His father-in-law was right—he was a Cleverdon, and his fortunes were bound up with Hall. If Hall were lost, he had lost all but the trifle he was likely to receive from his father. If Hall was to be saved, it must be saved by him; and, had he known that it was likely to be sold, he would never have encumbered himself with a wife—with Bessie—and degraded himself to take the name of Cleverdon instead of his own ancient and honourable patronymic. He would have waited a fortnight; and, if he could get the money together, would have bought Hall, and enjoyed the satisfaction of turning the Cleverdons out of it.

It was now too late. He must decide on his course of conduct. He did not think of doing what Mr. French supposed he would—ride in quest of his father. He would not venture himself near the quarters of Monmouth, and run the risk of being supposed to have any sympathy or connection with the rebellion. Moreover, he very much doubted whether his father could, if he would, assist in this matter.

Presently he stood up, went to the grey, saddled her, and rode to Kilworthy.

On reaching that place he put up the horse himself, and stole up the steps to the first terrace, on which grew a range of century-old yews, passed behind the yews to the end of the terrace, where was an abandoned pigeon-house, a circular stone building, with conical roof. The door was open, and Fox went in. The wooden door had long disappeared, for the pigeon-house had been given up. Within were holes in tiers all round the building, in which pigeons had formerly built and laid. But the owls andrats had so repeatedly and determinedly invaded this house, and had wrought such havoc among the pigeons, that at last it had been abandoned wholly, and the pigeons were accommodated in the adjoining farm-yard, on casks erected on the top of poles, where, if not out of reach of owls, they were secure from rats. The neglected pigeonry was too strongly built to fall to ruin, but the woodwork was rotted away, and had not been replaced. It was a dark chamber, receiving its light from the door, and was not used for any purpose.

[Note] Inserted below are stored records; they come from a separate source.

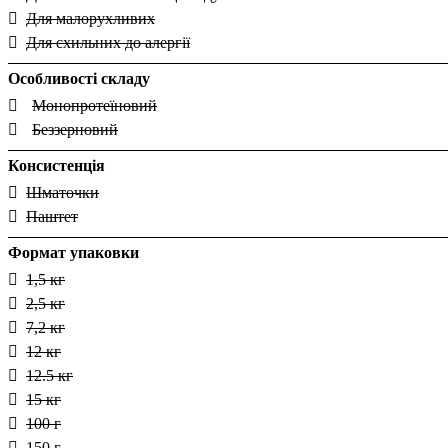
Для малорухливих
Для схильних до алергії
Особливості складу
Монопротеїновий
Беззерновий
Консистенція
Шматочки
Паштет
Формат упаковки
1,5 кг
2,5 кг
7,2 кг
12 кг
12.5 кг
15 кг
100 г
150 г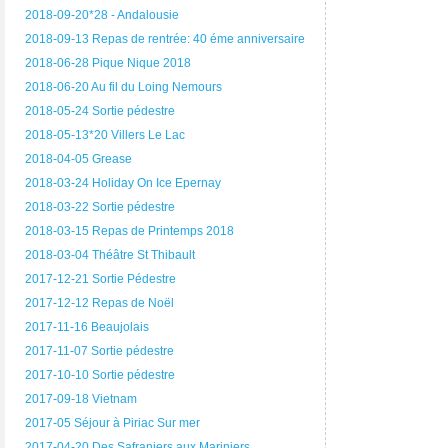
2018-09-20*28 - Andalousie
2018-09-13 Repas de rentrée: 40 éme anniversaire
2018-06-28 Pique Nique 2018
2018-06-20 Au fil du Loing Nemours
2018-05-24 Sortie pédestre
2018-05-13*20 Villers Le Lac
2018-04-05 Grease
2018-03-24 Holiday On Ice Epernay
2018-03-22 Sortie pédestre
2018-03-15 Repas de Printemps 2018
2018-03-04 Théâtre St Thibault
2017-12-21 Sortie Pédestre
2017-12-12 Repas de Noël
2017-11-16 Beaujolais
2017-11-07 Sortie pédestre
2017-10-10 Sortie pédestre
2017-09-18 Vietnam
2017-05 Séjour à Piriac Sur mer
2017-04-20 Des Safraniers aux Mariniers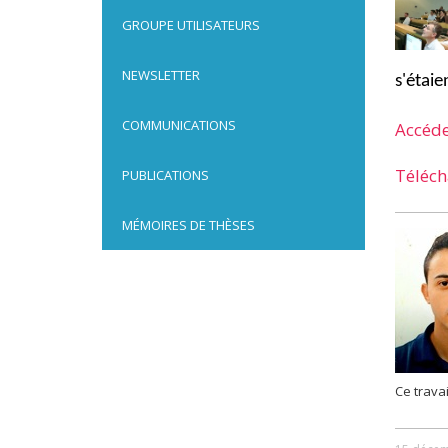
GROUPE UTILISATEURS
NEWSLETTER
s'étaie
COMMUNICATIONS
Accéde
Téléch
PUBLICATIONS
MÉMOIRES DE THÈSES
Ce trava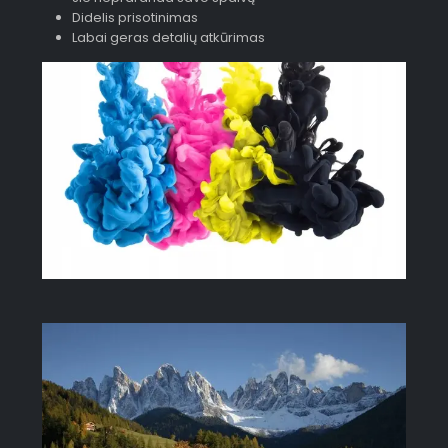
Didelis prisotinimas
Labai geras detalių atkūrimas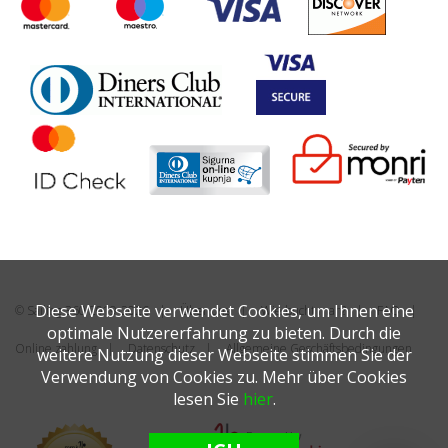
Diese Webseite verwendet Cookies, um Ihnen eine
© Sailing 360 2019-2026
Über uns
Wie bucht man?
FAQ
optimale Nutzererfahrung zu bieten. Durch die
Online zahlung
Datenschutz
Allgemeine Geschäftsbedingungen
weitere Nutzung dieser Webseite stimmen Sie der
Verwendung von Cookies zu. Mehr über Cookies
lesen Sie
hier
.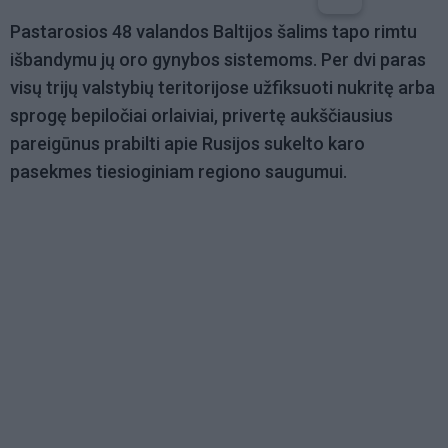
Pastarosios 48 valandos Baltijos šalims tapo rimtu
išbandymu jų oro gynybos sistemoms. Per dvi paras
visų trijų valstybių teritorijose užfiksuoti nukritę arba
sprogę bepiločiai orlaiviai, privertę aukščiausius
pareigūnus prabilti apie Rusijos sukelto karo
pasekmes tiesioginiam regiono saugumui.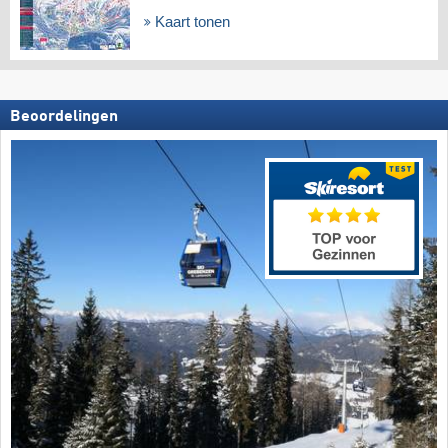
Kaart tonen
Beoordelingen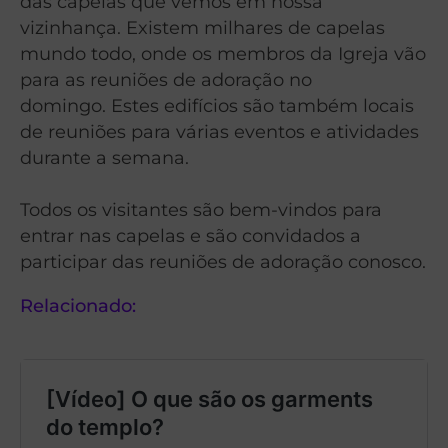
das capelas que vemos em nossa
vizinhança.
Existem milhares de capelas
mundo todo,
onde os membros da Igreja vão
para as reuniões de adoração no
domingo.
Estes edifícios são também locais
de reuniões para várias eventos e atividades
durante a semana.
Todos os visitantes são bem-vindos para
entrar nas capelas
e são convidados a
participar das reuniões de adoração conosco.
Relacionado: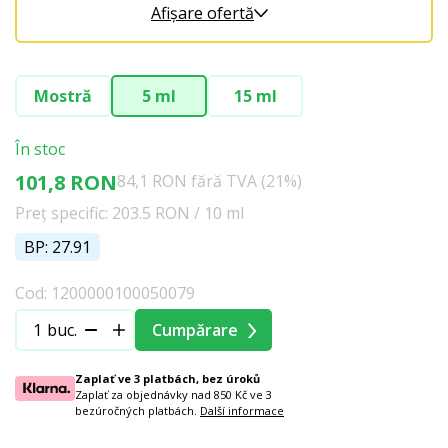
Afișare ofertă
Mostră
5 ml
15 ml
În stoc
101,8 RON
84,1 RON fără TVA (21%)
Preț specific: 203.5 RON / 10 ml
BP: 27.91
Cod: 1200000100050079
buc.
Cumpărare
Zaplať ve 3 platbách, bez úroků
Zaplať za objednávky nad 850 Kč ve 3
bezúročných platbách.
Další informace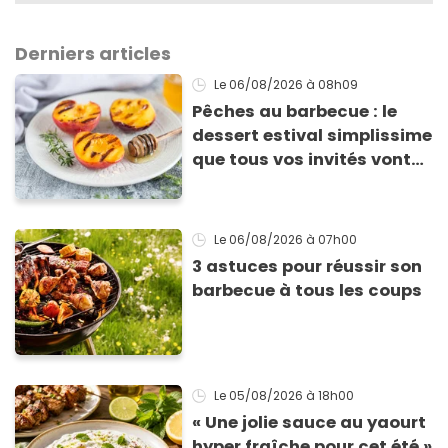
Derniers articles
Le 06/08/2026
à 08h09
Pêches au barbecue : le
dessert estival simplissime
que tous vos invités vont
vous réclamer
Le 06/08/2026
à 07h00
3 astuces pour réussir son
barbecue à tous les coups
Le 05/08/2026
à 18h00
« Une jolie sauce au yaourt
hyper fraîche pour cet été »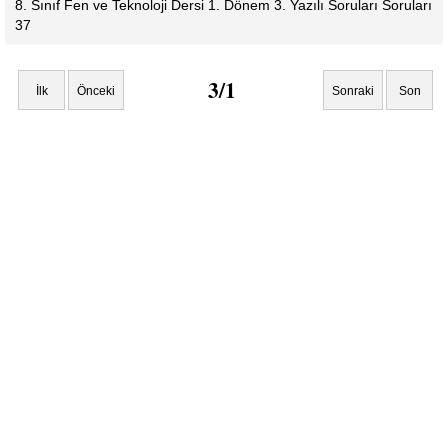
8. Sınıf Fen ve Teknoloji Dersi 1. Dönem 3. Yazılı Soruları Soruları
37
3/1
İlk
Önceki
Sonraki
Son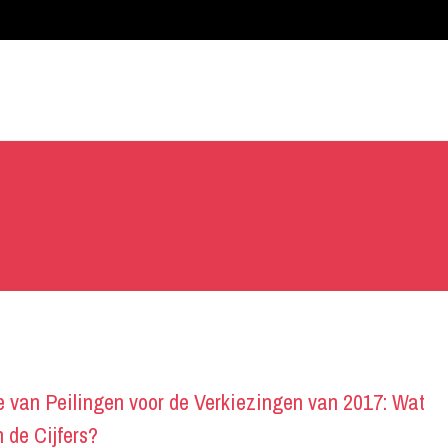
e van Peilingen voor de Verkiezingen van 2017: Wat
 de Cijfers?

Into this, after looking about him cautiously, Fox entered. A short ladder was laid against the wall, and this he took, and after carefully counting the pigeon-holes, set the ladder, and after ascending it, thrust his hand into one of the old resting-places, and drew out a canvas bag. It had been sealed, but the seal was broken. It had been opened and then tied up again. Then Fox went to the next pigeon-hole, and felt in that, and again drew forth a bag similar to the first.

"Here is the money," muttered he. "Enough to save Hall, but whether I shall risk doing it is another matter."

Suddenly the place was darkened—the light entering by the door was intercepted.

Fox's heart stood still. For a moment only he was in darkness. He fell rather than climbed down the ladder, hastily put it back where he found it, and ran outside.

At the further end of the terrace was Julian. As he caught sight of her he attempted to withdraw, but she had seen him, and she beckoned, and came to him with quick steps.

"Why, Fox! you here!—and you were married but an hour or two agone! Why here? Why not at the side of Bessie at table answering the toasts?"

"Where have you come from?" retorted Fox, uneasily.

"Nay? that is for me to ask. I have but just come to walk up and down for air, and you—you spring out of the earth. What has brought you back? Quarrelled already with your bride?"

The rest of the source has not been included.